→ **TASK GOAL**
In the entries below, find the line with "маковкой вблизи, пока он покоится на земле. А" and the line with "Андрей Листопадов.". Reproduce those two lines and every line between them exactly, and nothing more.

--*--

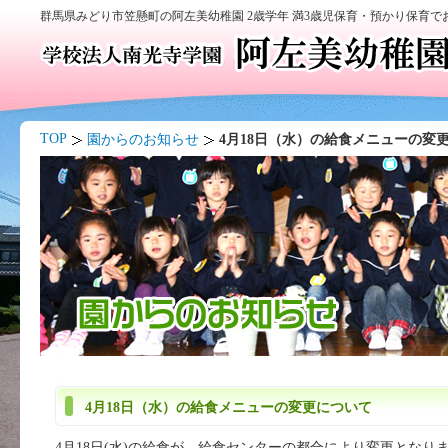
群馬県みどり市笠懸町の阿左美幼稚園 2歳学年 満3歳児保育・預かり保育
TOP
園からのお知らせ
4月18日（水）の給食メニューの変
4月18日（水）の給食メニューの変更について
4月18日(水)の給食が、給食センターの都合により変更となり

--*--

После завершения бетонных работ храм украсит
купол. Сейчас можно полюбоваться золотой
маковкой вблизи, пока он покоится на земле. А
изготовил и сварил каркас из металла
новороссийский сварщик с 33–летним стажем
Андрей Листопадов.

--*--

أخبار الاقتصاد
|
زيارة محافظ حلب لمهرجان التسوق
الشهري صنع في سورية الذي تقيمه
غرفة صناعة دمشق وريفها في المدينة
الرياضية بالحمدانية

--*--

→ **EXERCISE OUTPUT**
маковкой вблизи, пока он покоится на земле. А
изготовил и сварил каркас из металла
новороссийский сварщик с 33–летним стажем
Андрей Листопадов.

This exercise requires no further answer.